L'UE a dénoncé un mandat issu d'« élections non démocratiques » et a menacé de prendre des « mesures appropriées » en cas de nouvelles atteintes à l'État de droit, tandis que l'Organisation des États américains (OEA), en session extraordinaire à Washington, a déclaré « illégitime » le gouvernement du pays sud-américain.

M. Maduro a réagi dans son discours d'investiture.  

« Le Venezuela est au centre d'une guerre mondiale de l'impérialisme nord-américain et de ses gouvernements satellites », a déclaré le dirigeant socialiste, qualifiant son mandat de « légitime ».

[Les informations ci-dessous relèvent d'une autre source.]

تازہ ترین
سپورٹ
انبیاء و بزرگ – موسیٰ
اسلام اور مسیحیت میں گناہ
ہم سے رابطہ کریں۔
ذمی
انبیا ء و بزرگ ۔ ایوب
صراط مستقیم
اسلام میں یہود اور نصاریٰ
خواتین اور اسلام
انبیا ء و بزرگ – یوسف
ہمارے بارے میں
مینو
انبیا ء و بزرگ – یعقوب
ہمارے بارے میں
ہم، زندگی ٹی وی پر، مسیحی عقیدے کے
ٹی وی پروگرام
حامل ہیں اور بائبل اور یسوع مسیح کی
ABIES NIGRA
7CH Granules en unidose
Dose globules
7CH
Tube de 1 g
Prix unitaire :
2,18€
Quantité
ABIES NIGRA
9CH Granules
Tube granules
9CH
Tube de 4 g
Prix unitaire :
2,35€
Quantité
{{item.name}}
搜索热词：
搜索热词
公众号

« Respectez le Venezuela ou l'histoire vous fera payer cette dette le plus tôt possible », a-t-il lancé aux Européens, les accusant de ranimer leur « vieux colonialisme ».

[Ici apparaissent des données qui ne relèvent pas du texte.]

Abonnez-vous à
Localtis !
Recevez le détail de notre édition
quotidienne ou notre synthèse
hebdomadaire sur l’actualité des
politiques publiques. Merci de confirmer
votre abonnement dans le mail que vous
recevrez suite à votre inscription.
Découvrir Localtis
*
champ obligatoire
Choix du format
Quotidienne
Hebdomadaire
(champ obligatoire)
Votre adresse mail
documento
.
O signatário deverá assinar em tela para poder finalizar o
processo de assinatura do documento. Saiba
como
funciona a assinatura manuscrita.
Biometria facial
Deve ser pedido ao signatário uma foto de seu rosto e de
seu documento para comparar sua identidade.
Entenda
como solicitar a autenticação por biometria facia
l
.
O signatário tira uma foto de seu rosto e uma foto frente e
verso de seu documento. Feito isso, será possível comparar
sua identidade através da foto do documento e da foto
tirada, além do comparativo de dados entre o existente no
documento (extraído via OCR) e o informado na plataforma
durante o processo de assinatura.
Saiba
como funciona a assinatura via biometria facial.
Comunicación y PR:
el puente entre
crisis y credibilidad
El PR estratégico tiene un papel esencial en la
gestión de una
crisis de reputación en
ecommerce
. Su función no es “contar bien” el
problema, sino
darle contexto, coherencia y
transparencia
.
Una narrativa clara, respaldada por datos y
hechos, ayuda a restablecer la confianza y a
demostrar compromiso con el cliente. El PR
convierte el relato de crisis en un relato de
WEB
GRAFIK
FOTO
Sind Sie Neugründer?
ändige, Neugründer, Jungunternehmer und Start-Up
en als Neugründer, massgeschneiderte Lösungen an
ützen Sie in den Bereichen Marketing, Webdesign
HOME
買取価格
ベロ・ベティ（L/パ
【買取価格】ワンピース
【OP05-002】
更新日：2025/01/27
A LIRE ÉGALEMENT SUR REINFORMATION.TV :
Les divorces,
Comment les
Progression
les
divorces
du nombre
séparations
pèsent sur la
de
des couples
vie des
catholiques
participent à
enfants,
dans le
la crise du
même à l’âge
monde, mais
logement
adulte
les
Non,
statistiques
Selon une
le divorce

La semaine dernière, à l'exception du Mexique, les pays du Groupe de Lima - 14 pays d'Amérique latine et le Canada - ont appelé Nicolas Maduro à renoncer à son mandat. Dès jeudi, le Paraguay, membre du Groupe, a annoncé rompre ses relations diplomatiques avec Caracas.

Selon la Constitution, le chef de l'État aurait dû prêter serment devant le Parlement, mais celui-ci est la seule institution contrôlée par l'opposition. L'investiture a finalement eu lieu devant le TSJ, fidèle au régime, en présence des présidents de la Bolivie, de Cuba, du Salvador, du Nicaragua et des représentants de pays alliés comme la Chine, la Russie et la Turquie.  

« Agonie »

Héritier politique de l'ex-président Hugo Chávez (1999-2013), l'ancien chauffeur de bus gouverne d'une main de fer, appuyé par une Assemblée constituante composée de fidèles du régime, et soutenue par les militaires.  

Après son investiture, ces derniers lui ont réaffirmé leur « loyauté et soumission absolue » lors d'une parade rassemblant 4900 soldats.  

La résignation est pourtant palpable dans le pays, alors que de nombreux Vénézuéliens sont asphyxiés par la plus grave crise économique de l'histoire moderne du pays, pourtant doté des plus grandes réserves de pétrole au monde.

« Cela va prolonger encore davantage l'agonie que nous vivons ces dernières années. Tout s'est profondément dégradé, les biens et les services de base sont chaque jour plus inaccessibles », se lamente Mabel Castillo, une infirmière de 38 ans.

Selon plusieurs experts, la crise économique devrait encore s'aggraver. Sous le mandat de Nicolas Maduro, l'économie s'est réduite de moitié et le pays devrait encore connaître un repli de 5 % en 2019 selon le FMI.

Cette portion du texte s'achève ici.